Contributors included Justice for Domestic Workers (J4DW), a self-organised group of migrant Domestic Workers in London for whom visual expression and aesthetic strategies are important for their campaign. J4DW have been collaborating with London arts space The Showroom for two years, the various engagements and discussions between J4DW, artists, curators and curatorial projects have sought to make domestic work visible and the employment of artistic and aesthetic strategies to this end. This collaboration and research has been extended through the CuratorLab programme at Konstfack to begin conversations with Kommunal and Swedish based domestic workers. In 2007 the Swedish Government introduced tax relief for those employing domestic services, the urgency to address this, to make visible domestic work and to politicise the domestic sphere as a site of labour, exchange and power relations is at the centre of this workshop. The workshop included a Bilderkritik exercise with Werker Magazine. Bilderkritik (image critique) is a collective learning methodology conceived within the 1920s workers photography movement. The images for the Bilderkritik come from Werker Magazine 3 – The Domestic Worker Photography Network www.werkermagazine.org and worked to identify patterns of commonality among the images and see how they speak to different people in the workshop.
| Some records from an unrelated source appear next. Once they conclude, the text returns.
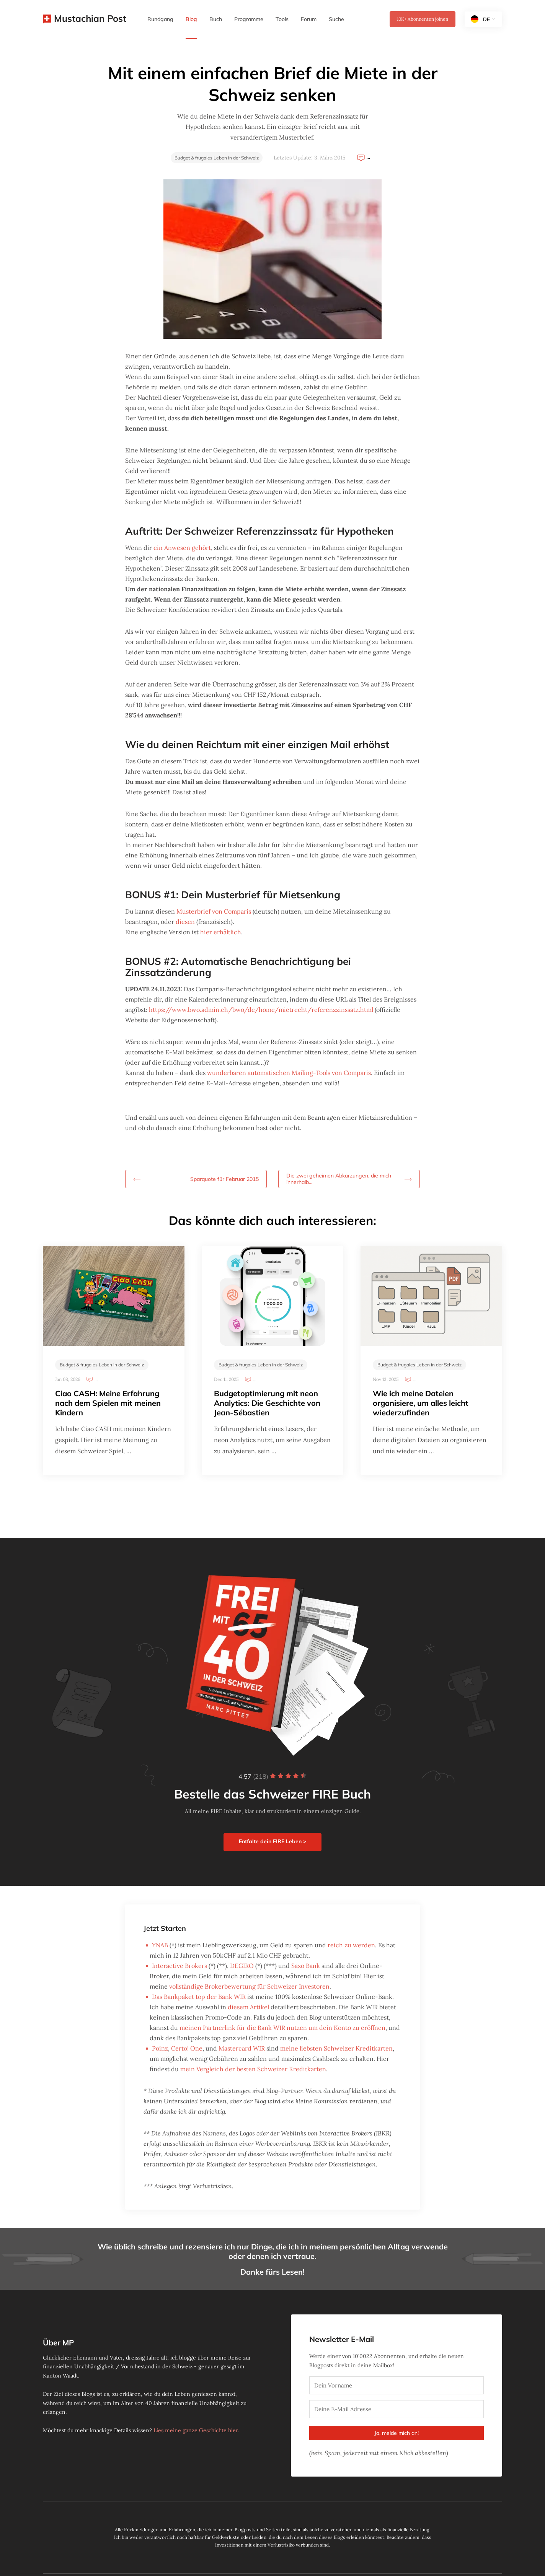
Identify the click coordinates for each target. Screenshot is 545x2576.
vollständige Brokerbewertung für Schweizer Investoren (249, 1986)
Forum (309, 19)
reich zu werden (351, 1945)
Object of Study: The Grand Domestic Revolution Goes On… was a series of events from two distinct projects that bring The Grand Domestic Revolution Library - a collection of feminist publications and manuals, at Tensta Konsthall - in dialogue with current activist working, organising and campaigning. As part of the exhibition Tensta Museum: Reports from New Sweden.
Louise Shelley is Collaborative Projects Curator at The Showroom, London. Together with Jenny Richards and Marissa Begonia (J4DW) we co-produced a text titled We Build Families – The Aesthetics of Domestic Labour published in 2014 by Critical Cities.